Two out of seven health boards in Wales do not provide sanitary products to patients, an investigation has found.
Freedom of Information requests by the British Medical Association (BMA) show Powys Teaching Health Board is the only one which provides sanitary products for free to any inpatient.
Four Welsh health boards provide free sanitary products to selected patients.
The Welsh Government has said local authorities will get funding to tackle period poverty in deprived areas.
The results also show some health boards have sanitary products available to buy at all sites, while others only make them available to buy at certain times.
Dr Philip Banfield, immediate past chair of the BMA's Welsh council, said the results showed period poverty still existed in Wales.

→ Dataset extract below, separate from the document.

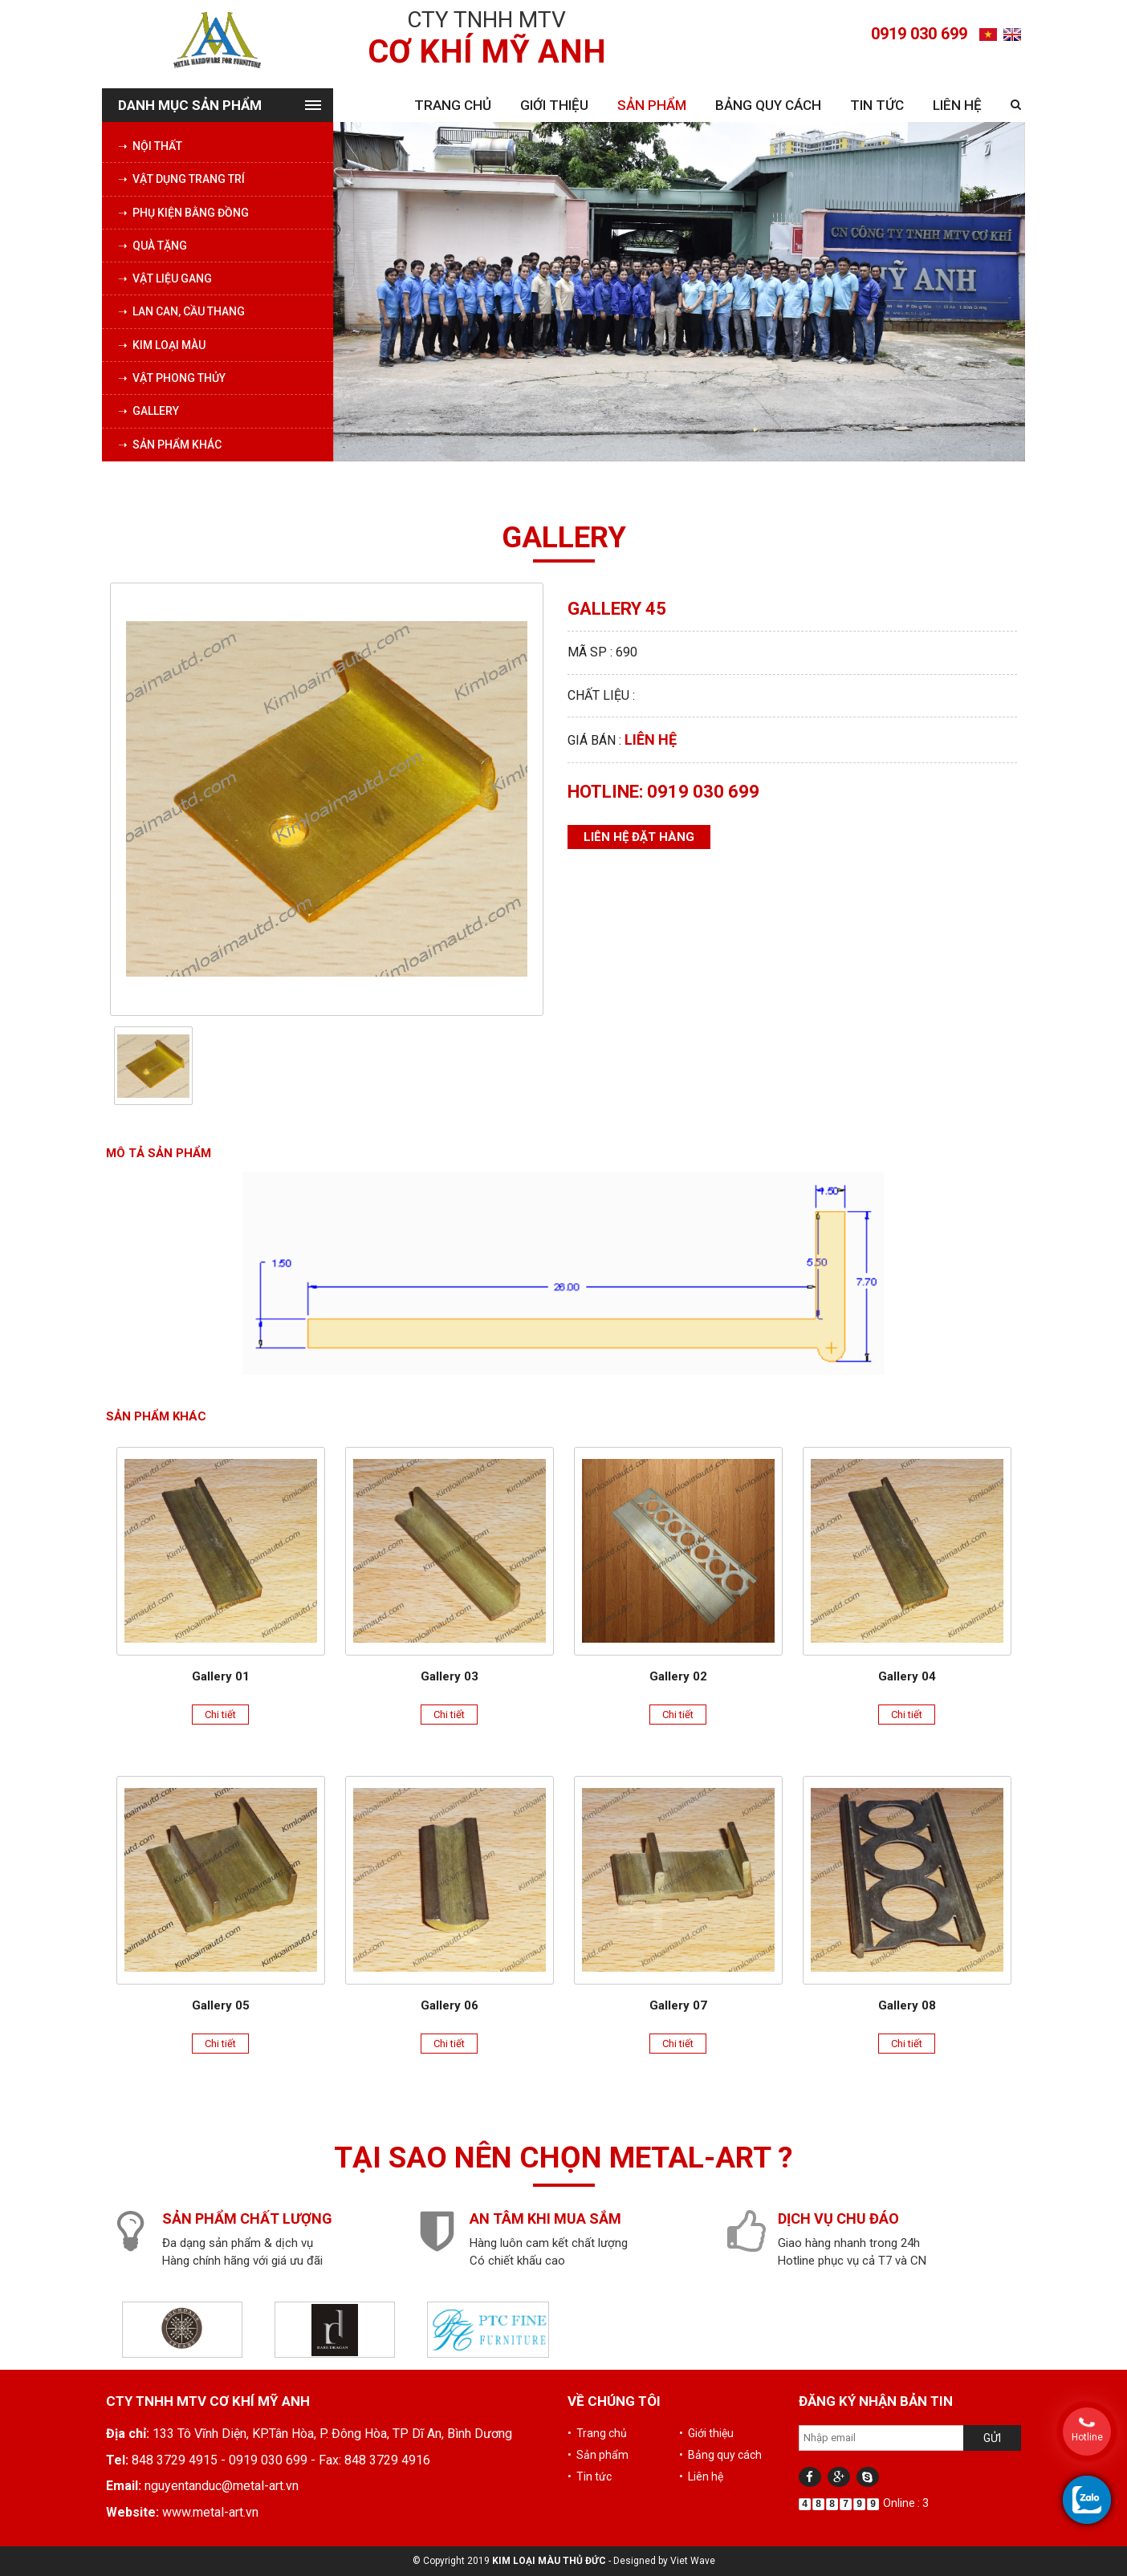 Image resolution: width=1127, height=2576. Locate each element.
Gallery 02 (678, 1676)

"Reliable access to female sanitary products is essential for the health and dignity of patients in hospital, yet these alarming figures confirm our worry that they are not always readily available for patients who require them as part of their basic human needs," he said.
"Having sanitary products easily available to all inpatients and easily accessible by hospital staff across all health boards in Wales would save both patients and staff from uncomfortable and hugely embarrassing situations. Basic products cost as little as 1p each for a hospital to provide."
Across the rest of the UK, two out of five hospital trusts and health boards do not give sanitary products to patients who need them, or only in emergencies.
The Welsh Government has said that local authorities in deprived areas will receive £440,000 over the next two years towards tackling period poverty.